Process optimization at Schüller kitchens

Automated pore recognition for identifying components

Highest precision in the production and quality assurance process by thinking

Around 60 years of experience and success

DENKnet as part of the success story

"Schüller. Kitchens for life” is the name of the company's slogan from Middle Franconia, Germany. Since 1966, kitchens "the highest quality, individuality and everyday suitability" have been built there.700 to 800 kitchens are produced a day, over 35 countries are supplied worldly, the number of employees is growing steadily.So that this continues to stay that way, the company steadily optimizes its production processes. Therefore, the system, in which components are identified, has now been equipped with image evaluation AI.

Schüller Logo
Inspection station at Schüller Küchen
Light-coloured fronts Schüller kitchens

Identification of components

Goal: reduce error rate

Each component is assigned to a customer and is, e.g. for painting, briefly outsourced. After that, the component must be correct again be identified and assigned. This task was previously through complex, manual measurement of the individual component realized. This step should now be more efficient, namely automated, from State.

AI-based pore recognition

The identification of a component must be based on color -independent criteria take place. Another criterion is the grain, which also after a painting is recognizable. The company initially tried the To solve the task using classic algorithms and other providers. However, the experiments were very much with error rates between 7 and 1 percent unsatisfactory. After all, the company turned to thinking. The first test pictures already showed that the company neither with an error rate of 7% still has to be satisfied with 1%. The Pore ​​recognition by DENKnet was directly during the regular Production process realized with an error rate of only 0.1%.

Pore ​​structure or smooth front?

Challenge: Contrasts of deep black surfaces

Front with poresImage on the left: pore structure.
Front without poresImage right: front without pore.

A distinction, whether it is a smooth structure or a pore structure, must be reliably reliable in all colors (also black).

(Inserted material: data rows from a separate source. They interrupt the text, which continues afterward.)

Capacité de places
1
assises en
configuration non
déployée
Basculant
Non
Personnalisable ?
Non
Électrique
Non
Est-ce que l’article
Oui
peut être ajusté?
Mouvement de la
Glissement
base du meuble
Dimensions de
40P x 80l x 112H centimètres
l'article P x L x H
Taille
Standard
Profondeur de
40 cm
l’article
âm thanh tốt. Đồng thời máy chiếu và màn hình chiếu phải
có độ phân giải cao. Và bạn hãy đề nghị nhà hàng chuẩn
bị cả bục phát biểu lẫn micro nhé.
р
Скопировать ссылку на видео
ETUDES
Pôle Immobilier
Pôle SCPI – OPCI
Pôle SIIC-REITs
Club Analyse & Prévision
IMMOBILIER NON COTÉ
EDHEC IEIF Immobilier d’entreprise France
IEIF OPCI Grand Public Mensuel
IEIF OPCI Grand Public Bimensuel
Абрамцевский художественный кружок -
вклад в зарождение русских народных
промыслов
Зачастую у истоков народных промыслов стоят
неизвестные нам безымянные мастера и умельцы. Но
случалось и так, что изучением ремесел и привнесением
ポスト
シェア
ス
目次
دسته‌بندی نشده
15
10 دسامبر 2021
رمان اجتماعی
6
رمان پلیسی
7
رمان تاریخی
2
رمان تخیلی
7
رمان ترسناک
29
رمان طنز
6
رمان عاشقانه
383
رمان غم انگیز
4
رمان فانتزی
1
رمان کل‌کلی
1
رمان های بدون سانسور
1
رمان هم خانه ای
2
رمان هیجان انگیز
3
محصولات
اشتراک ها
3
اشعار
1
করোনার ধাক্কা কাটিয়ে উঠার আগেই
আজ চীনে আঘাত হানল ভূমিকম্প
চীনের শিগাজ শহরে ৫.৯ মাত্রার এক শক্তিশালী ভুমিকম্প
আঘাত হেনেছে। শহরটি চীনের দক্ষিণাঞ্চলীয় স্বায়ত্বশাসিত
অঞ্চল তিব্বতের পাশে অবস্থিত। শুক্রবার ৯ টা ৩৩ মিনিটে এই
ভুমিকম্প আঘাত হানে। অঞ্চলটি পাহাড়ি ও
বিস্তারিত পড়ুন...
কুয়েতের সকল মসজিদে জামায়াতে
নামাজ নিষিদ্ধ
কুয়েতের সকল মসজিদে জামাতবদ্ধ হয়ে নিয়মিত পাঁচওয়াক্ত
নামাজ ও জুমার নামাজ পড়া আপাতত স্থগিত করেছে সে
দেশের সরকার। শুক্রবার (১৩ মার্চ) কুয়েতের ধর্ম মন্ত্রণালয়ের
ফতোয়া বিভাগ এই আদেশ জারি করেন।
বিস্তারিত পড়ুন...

According to this, corresponding AI training over all colors and fronts was necessary. After training with only 720 pictures, Schüller already used a reliable AI. The "Classification" technology is used because the position of the pores are irrelevant for the company.

Integration into the existing system

The DENK Vision AI could easily be integrated into the existing system without making structural changes or extensions to lighting technology etc. Only a graphics card had to be used to use the full AI performance and evaluation every second.

Before, afterwards

Before using the thinking: Use of external AI: In 3 days, around 12,000 components were assigned incorrectly, which then had to be sorted manually. Error rate> 1%. With the use of a thinking: In 3 days, only 13 of 12,000 components were assigned incorrectly. Error rate 0.1 %.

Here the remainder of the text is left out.